There are many Ciria’s canvases -especially between 1993/94- where the vertical and horizontal stripes live with smudges of a more accidental appearance. This contrast has been described as an opposition between the shapeless and the tectonic, the expressive and the rational. But the appearance of this paintings is misleading: the uneven smudges, that seem to be a result of chance and nature, are precisely what is under the artist’s responsibility. The horizontal and vertical stripes, however, that suggest the conscious design, are a casual result; they are the marks of a greasy friction that the canvas has from its earlier life, when it was only a simple sunshade (the sunshade as Ciria explains, contributes with its own memory with these marks). So what seems to be found is what the artist produced and vice versa.

But there is even more. Consider some of these pictures on plastic canvas: the Natural Encounters series, “After the rain”, “The invisible memory”, “Memory of the nymph”, “Full and empty or the idea of Matisse”, “Equilibrium”, “New forest” among others. In all of them the horizontal and vertical stripes appear superposed to the uneven smudges, as if the reticle was the last work. But it is really the other way round: the artist has preserved the reticle (the original smudge, the found one) covering it with cloaking tape and painting over it.

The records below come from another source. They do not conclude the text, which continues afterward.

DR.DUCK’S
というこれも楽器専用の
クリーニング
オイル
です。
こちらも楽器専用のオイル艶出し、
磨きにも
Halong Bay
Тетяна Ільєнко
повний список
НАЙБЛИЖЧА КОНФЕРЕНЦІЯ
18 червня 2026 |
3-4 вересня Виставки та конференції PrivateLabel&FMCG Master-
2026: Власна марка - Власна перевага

If these paintings expose a personal memory process, they do it in a reverse manner, deliberately mixing the time, the before and the after, using a kind of flashback to bring to the present the furthest past, always changing the successive order of things.

Textures

In Ciria’s smudges, placid or violent, uneven or smooth, warm colours prevail: yellows and ochres, reds, especially deep and dark reds, mixed with black. In front of the paintings of Ciria some spectators can´t help talking of blood. The artist seems surprised and disdains the suggestion, as if it were the last thing which he could think about: “Blood?” Yes, dry blood, darkened, congealed and above all layered, like in a microscopic preparation, to allow us scrutinise its innermost constitution.

This constitution is never dense and even, but heterogeneous and full of hollowness and thin membranes, like cellular tissue. Eugenio d’Ors precisely proposed, to complete the anatomy of the pictorial forms, a histology of painting: a micrologic analysis of its textures. For Rembrandt’s histology of painting, d’Ors proposed three terms: “rag”, “mince” and “emulsion”. Rag because it is like a fragment of worn cloth. Mince because it breaks up in small particles, in atoms like minced meat. And to end, emulsion, because it evokes a fluid that has in suspension drops of another fluid insoluble in it.

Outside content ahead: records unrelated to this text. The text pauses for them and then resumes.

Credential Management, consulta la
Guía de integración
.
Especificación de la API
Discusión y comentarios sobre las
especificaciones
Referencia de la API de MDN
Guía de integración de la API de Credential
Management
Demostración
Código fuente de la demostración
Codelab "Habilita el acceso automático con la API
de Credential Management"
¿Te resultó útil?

These terms could also be applied to the painting of Ciria. The contexture of rag is suggested by the “deconstructed” washings and rubs, that unravel the mass. The water drippings over the oil sometimes provoke a sensation of mincing. And the actions and reactions of water and oil, that are mutually repellent, provoke the emulsion effect. What is common in all these textures in the canvases of Ciria is the introduction of a kind of tingling, an intersticial movement, in the own substance of the paint. Does not this suggest an insidious infiltration of time in matter? Time not only bites the outlines of the forms; it wears, erodes, corrodes, devours from the inside all the extension of the smudge. Time opens its way among the cracks, and the whole painting acquires, in a strange contrast with its freshness, the appearance of ruins.

All this still refers to the represented time in painting. But along with it there is another more literal presence of time: the physical passing that effectively ends with things. The own human memory is subjected to the destiny of matter; although it thinks it possesses time, and embraces and suppresses it in its own, it will finally discover that it is time what possesses and destroys it.